La super puissance économique chinoise pourrait servir de modèle à un certain nombre de sociétés, mais, contrairement à l’expansionnisme de la chrétienté, du colonialisme, puis du soviétisme, les Chinois n’ont nullement l’ambition de convertir la planète. Il leur suffit d’occuper financièrement le terrain, comme ils le font par exemple en Afrique. Par conséquent, sur le plan culturel ou idéologique, ils ne laissent aujourd’hui aucune trace.

Alors il faut absolument qu’on préserve la Tunisie ? Comment ?

Je crois que, en l’absence de partis politiques représentatifs, seules les femmes incarnent une force de pression non négligeable au sein de chaque société. Et plus encore en Tunisie où, depuis l’arrivée au pouvoir de Bourguiba, elles ont acquis un nombre de libertés parfois plus important que dans certains pays d’Occident. Pensez qu’en 2014 30 % de femmes siégeaient au Parlement tunisien, alors qu’en France, elles représentaient 28 % de l’Assemblée, et aux États-Unis 26 %.

Il me semble d’ailleurs que, même en Afghanistan, il n’y a que les femmes qui peuvent faire barrage au pouvoir des Talibans. Mais elles ont besoin de notre soutien, en particulier du soutien des femmes de par le monde.

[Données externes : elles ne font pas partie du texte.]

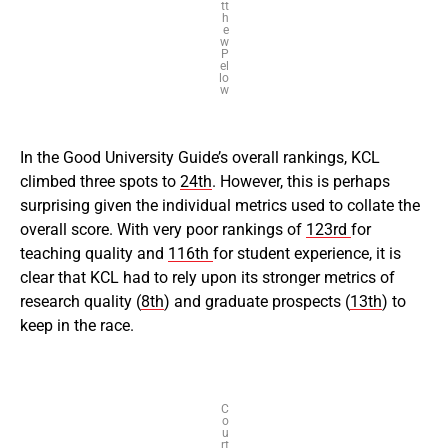
tt
h
e
w
P
el
lo
w
In the Good University Guide’s overall rankings, KCL
climbed three spots to
24th
. However, this is perhaps
surprising given the individual metrics used to collate the
overall score. With very poor rankings of
123rd
for
teaching quality and
116th
for student experience, it is
clear that KCL had to rely upon its stronger metrics of
research quality (
8th
) and graduate prospects (
13th
) to
keep in the race.
C
o
u
rt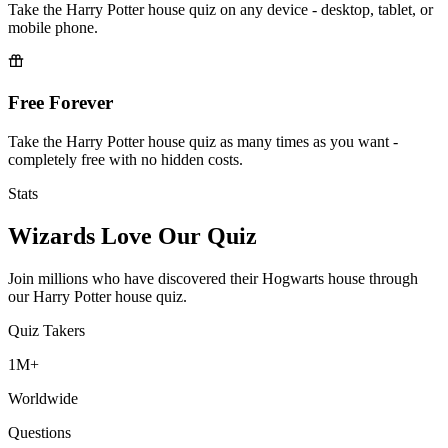
Take the Harry Potter house quiz on any device - desktop, tablet, or
mobile phone.
Free Forever
Take the Harry Potter house quiz as many times as you want -
completely free with no hidden costs.
Stats
Wizards Love Our Quiz
Join millions who have discovered their Hogwarts house through
our Harry Potter house quiz.
Quiz Takers
1M+
Worldwide
Questions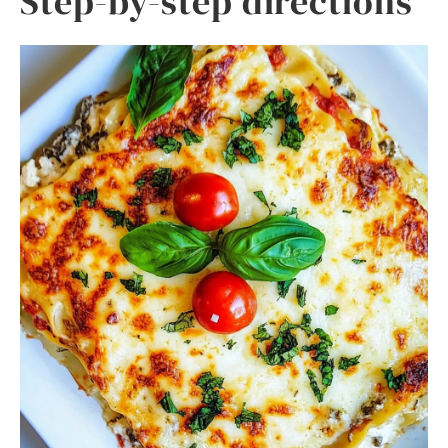
Step-by-step directions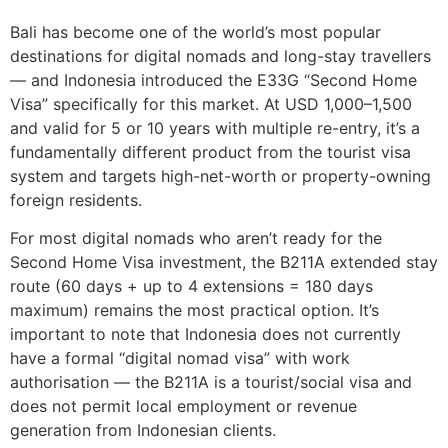
Bali has become one of the world’s most popular
destinations for digital nomads and long-stay travellers
— and Indonesia introduced the E33G “Second Home
Visa” specifically for this market. At USD 1,000–1,500
and valid for 5 or 10 years with multiple re-entry, it’s a
fundamentally different product from the tourist visa
system and targets high-net-worth or property-owning
foreign residents.
For most digital nomads who aren’t ready for the
Second Home Visa investment, the B211A extended stay
route (60 days + up to 4 extensions = 180 days
maximum) remains the most practical option. It’s
important to note that Indonesia does not currently
have a formal “digital nomad visa” with work
authorisation — the B211A is a tourist/social visa and
does not permit local employment or revenue
generation from Indonesian clients.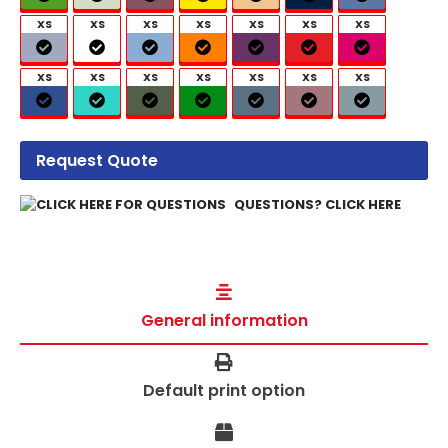
XS
XS
XS
XS
XS
XS
XS
XS
XS
XS
XS
XS
XS
XS
Request Quote
QUESTIONS? CLICK HERE
General information
Default print option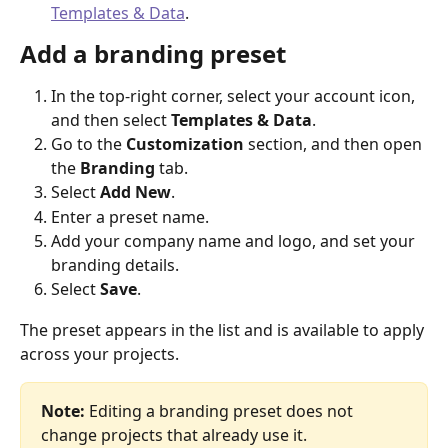
Templates & Data
.
Add a branding preset
In the top-right corner, select your account icon, 
and then select 
Templates & Data
.
Go to the 
Customization
 section, and then open 
the 
Branding
 tab.
Select 
Add New
.
Enter a preset name.
Add your company name and logo, and set your 
branding details.
Select 
Save
.
The preset appears in the list and is available to apply 
across your projects.
Note:
 Editing a branding preset does not 
change projects that already use it.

Malheureusement, à ce jour, elles ne se manifestent pas beaucoup.

Sans blesser votre modestie, le tandem Halter-Chalghoumi peut-il faire figure d’exemple ?

Peut-être. Nous présentons une alternative aux images véhiculées par la télévision, qui relayent la violence, le rejet, l’exclusion et le malheur. Il est vrai que, quand il apparaît dans certains lieux du 93, Hassen Chalghoumi peut essuyer des insultes. Et moi-même, il m’arrive de recevoir certaines critiques, certains reproches ça et là. Mais quand on nous voit ensemble, on nous applaudit. Je me souviens, après la grande manifestation de solidarité avec les victimes de Charlie Hebdo, comment, en rentrant chez nous à pied, des anonymes (y compris la police) nous ont acclamés. Ce que ces centaines de personnes applaudissaient n’étaient pas tant Chalghoumi ou Halter, mais l’amorce de la réalisation de leur rêve de réconciliation entre les Hommes.

J’ai publié, il y a quelques années, un texte intitulé Réconciliez-vous !. Il semble toujours d’actualité.